At a town-hall meeting on Thursday, March 30, students challenged the Saint Louis University administration, including SLU’s new president, to remove a piece of campus artwork called “Where the Rivers Meet.” The statue depicts Jesuit missionary Pierre-Jean De Smet towering over two Native Americans, honoring a history of white supremacy and colonialism. This action follows a series of efforts condemning the art’s lack of historical context and cultural sensitivity. During the historic campus-city wide protest OccupySLU in October that led to the Clock Tower Accords, a Ferguson activist posted a viral tweet with a picture of the statue; shortly after the town-hall meeting, another student wrote an article in the student-run newspaper calling it out. On May 20, the university relocated the statue to the St. Louis University Museum of Art.

—Jonathan Pulphus

8. 1,000 Transit Passes

On June 11, the Providence Student Union won free transportation to school for 1,000 high-school students in Providence, Rhode Island. Last year, PSU won free bus passes for 800 students and pushed every mayoral candidate—including now-Mayor Jorge Elorza—to commit to expanding passes for 1,000 more. After Elorza failed to include these passes in his proposed budget, we rallied at City Hall for a full week, chanting “Keep your promise!” and marching 60 laps around the building to symbolize the distance students must walk every day. After we met with the mayor and the city council president and testified at the council, the budget was changed to meet our demands starting next school year.

—Justin Hernandez

9. How We Gonna Pay?

On May 23, the Right to the City Alliance, Students for Housing Justice at the New School, the Metropolitan Council on Housing, and the Cooper Square Committee mobilized a New York City Renters’ Assembly in Sunset Park, Brooklyn.

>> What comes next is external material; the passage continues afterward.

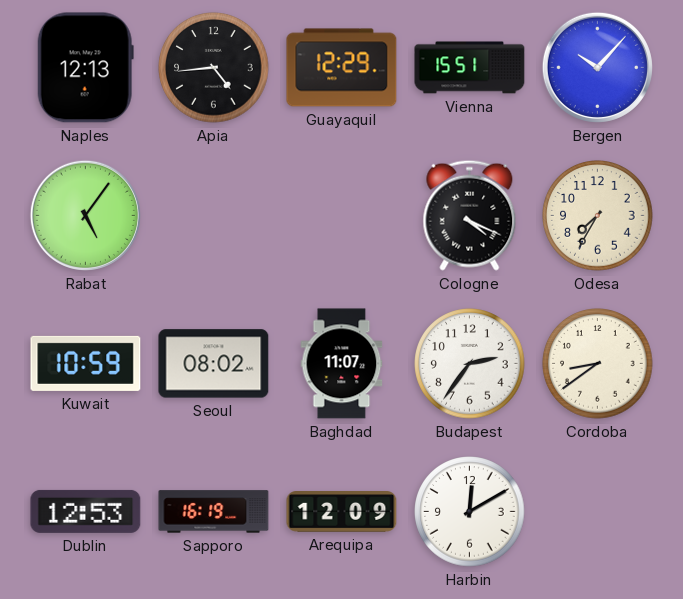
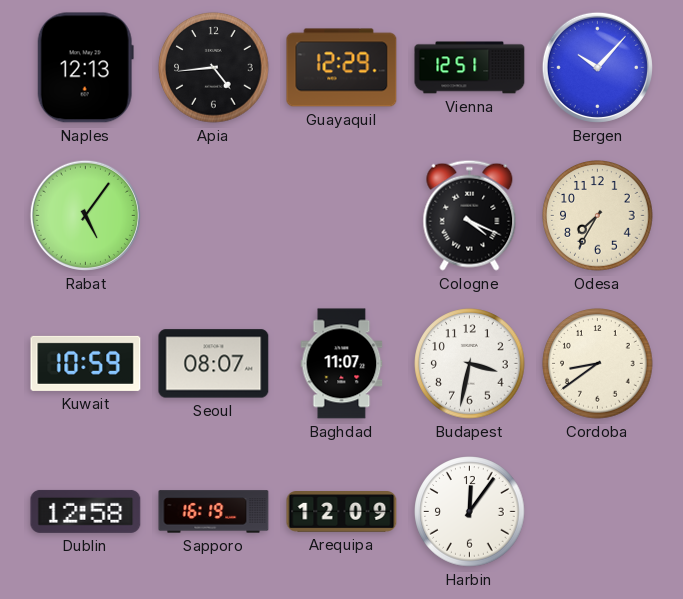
Vienna: 15:51 -> 12:51
Seoul: 08:02 -> 08:07
Budapest: 2:36 -> 3:32
Dublin: 12:53 -> 12:58
Harbin: 12:10 -> 12:06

More than 90 students, tenants, community members and housing organizers came to the event and shared insight on the mayor’s contradictory plans to increase affordable housing while implementing rezoning that favors developers over community development initiatives; the fight to protect our rent laws and repeal vacancy decontrol; racism in US and local housing policy; and incidents of police brutality against rent strikers in communities like Sunset Park. This assembly is a part of a series of renters’ assemblies that Right to the City is coordinating across the country—from Portland to Los Angeles to Jackson. Our goal is to build our power to win renters’ rights and gain community control of land and housing in all our cities.